Everything was going swimmingly great for its users and the company until Apple came along and introduced their iCloud service that gives iOS and Mac owners the ability to host their files within Apple’s cloud services. For consumers who regularly use an iPhone, iPad or their Mac, using iCloud makes perfect sense as everything can be seamlessly synced between devices and pushed around at will. The trade-off of using iCloud however is that users may find documents in two different cloud locations.
For those who are a little skeptical about Apple’s relatively new cloud service, or who just love the ability to review previous revisions of documents in Dropbox, it is possible to sync iCloud to Dropbox. The downside of this is that it is only a one-way synchronization, meaning it will take files from iCloud to Dropbox, but not vice versa.
Step 1: The first step is to make sure that your Mac in question has iCloud enabled. It may seem like a fairly simple step, but we are certain many users will sit scratching their heads as to why it doesn’t work.
Step 2: Head over to ‘System Preferences >> iCloud‘ and make sure that the ‘Documents & Data‘ option is set to Sync.
Step 3: This process may differ a little depending on the app you are using to push data to iCloud. The underlying step is to push a document to iCloud using the specific app process. In certain apps it may be located in the ‘File >> Move to iCloud‘ structure.
Step 4: The next step is to locate the local folder that is dedicated to iCloud on your Mac. The ‘Library‘ folder that is required has been hidden as default in OS X Lion, but there are a number of ways to get access to it. One way this can be done is by opening up Finder, highlight the ‘Go‘ menu option and then press the ‘Alt‘ key on the Mac keyboard. The Library folder should now be visible.
Step 5: As an alternative to step 4, users can also press ‘⌘CMD + Shift + G‘, then type in ‘~/Library/‘. Either way, look for a folder in the tree called ‘Mobile Documents’, and then find the ‘documents’ sub-folder that contains our precious pushed files.
Step 6: Using the new features within the Hazel software, it is now possible to perform certain synchronizations.

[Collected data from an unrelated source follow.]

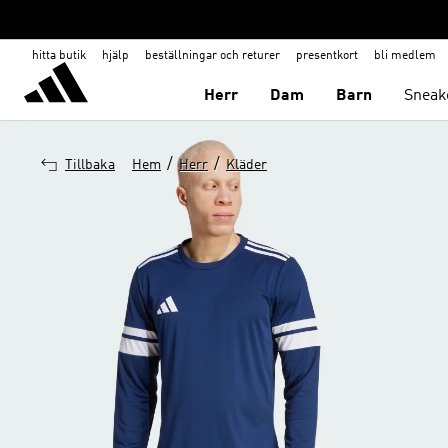
hitta butik
hjälp
beställningar och returer
presentkort
bli medlem
Herr
Dam
Barn
Sneak
/
/
Tillbaka
Hem
Herr
Kläder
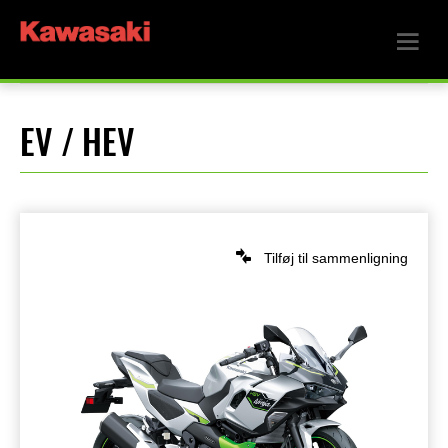
EV / HEV
Tilføj til sammenligning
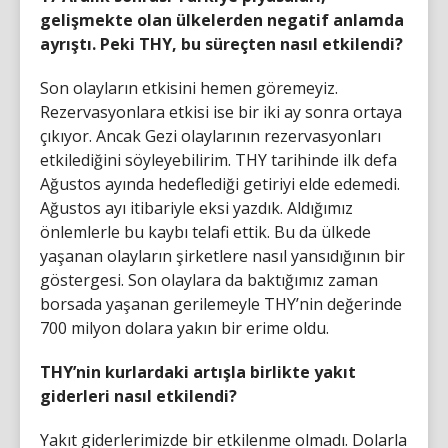
gelişmekte olan ülkelerden negatif anlamda
ayrıştı. Peki THY, bu süreçten nasıl etkilendi?
Son olayların etkisini hemen göremeyiz.
Rezervasyonlara etkisi ise bir iki ay sonra ortaya
çıkıyor. Ancak Gezi olaylarının rezervasyonları
etkilediğini söyleyebilirim. THY tarihinde ilk defa
Ağustos ayında hedeflediği getiriyi elde edemedi.
Ağustos ayı itibariyle eksi yazdık. Aldığımız
önlemlerle bu kaybı telafi ettik. Bu da ülkede
yaşanan olayların şirketlere nasıl yansıdığının bir
göstergesi. Son olaylara da baktığımız zaman
borsada yaşanan gerilemeyle THY’nin değerinde
700 milyon dolara yakın bir erime oldu.
THY’nin kurlardaki artışla birlikte yakıt
giderleri nasıl etkilendi?
Yakıt giderlerimizde bir etkilenme olmadı. Dolarla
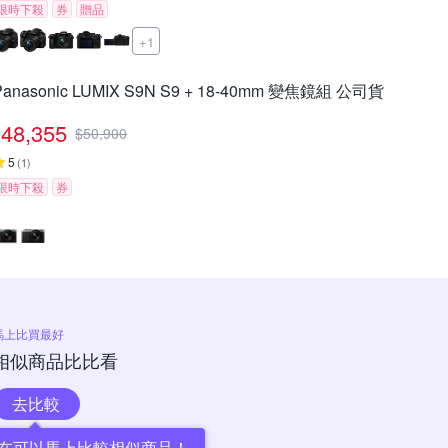
限時下殺
券
贈品
+1
Panasonic LUMIX S9N S9 + 18-40mm 變焦鏡組 公司貨
48,355
$
50,900
5
(
1
)
限時下殺
券
馬上比買最好
相似商品比比看
去比較
在可以馬上比較相似商品！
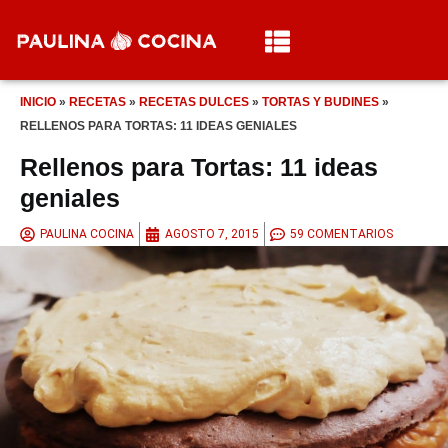
INICIO
»
RECETAS
»
RECETAS DULCES
»
TORTAS Y BUDINES
»
RELLENOS PARA TORTAS: 11 IDEAS GENIALES
Rellenos para Tortas: 11 ideas
geniales
PAULINA COCINA
AGOSTO 7, 2015
59 COMENTARIOS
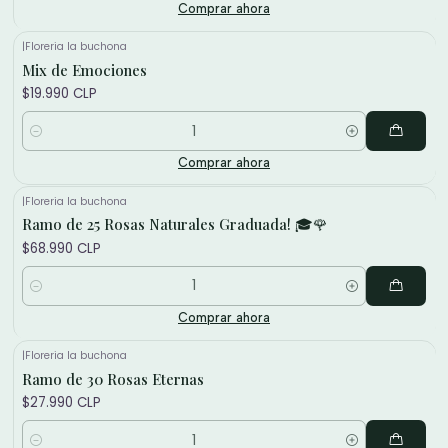
Comprar ahora
|
Floreria la buchona
Mix de Emociones
$19.990 CLP
Cantidad
Comprar ahora
|
Floreria la buchona
Ramo de 25 Rosas Naturales Graduada! 🎓🌹
$68.990 CLP
Cantidad
Comprar ahora
|
Floreria la buchona
Ramo de 30 Rosas Eternas
$27.990 CLP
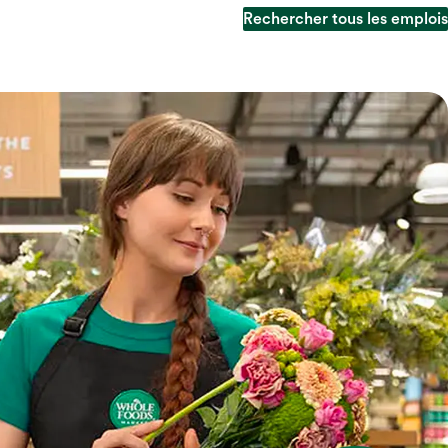
Rechercher tous les emplois
Rechercher tous les emplois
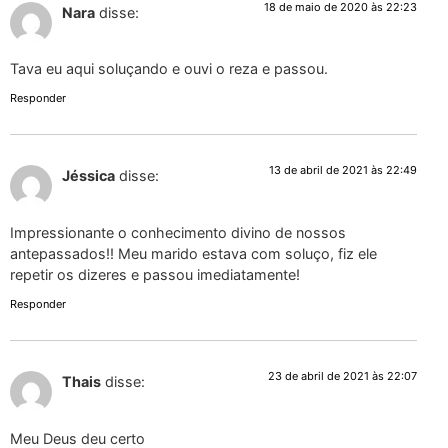
18 de maio de 2020 às 22:23
Nara
disse:
Tava eu aqui soluçando e ouvi o reza e passou.
Responder
13 de abril de 2021 às 22:49
Jéssica
disse:
Impressionante o conhecimento divino de nossos
antepassados!! Meu marido estava com soluço, fiz ele
repetir os dizeres e passou imediatamente!
Responder
23 de abril de 2021 às 22:07
Thais
disse:
Meu Deus deu certo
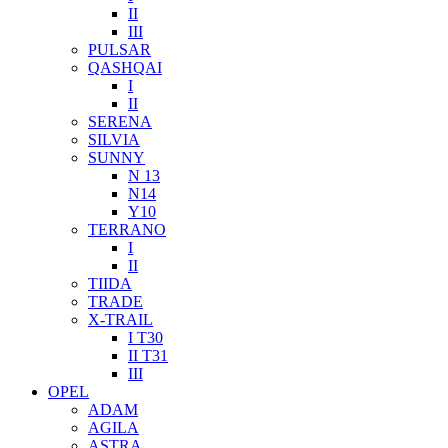
II
III
PULSAR
QASHQAI
I
II
SERENA
SILVIA
SUNNY
N 13
N14
Y10
TERRANO
I
II
TIIDA
TRADE
X-TRAIL
I T30
II T31
III
OPEL
ADAM
AGILA
ASTRA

This includes setting up a rule within Hazel to check a specific folder and then sync the contents to Dropbox which is how we get all of our iCloud files to Dropbox.
It may appear slightly confusing at first why you would want to do this, but for those who have built up trust with Dropbox over the years and love the fact that it is possible to see previous revisions of files, this could prove life-saving when using those apps that only allow iCloud storage options.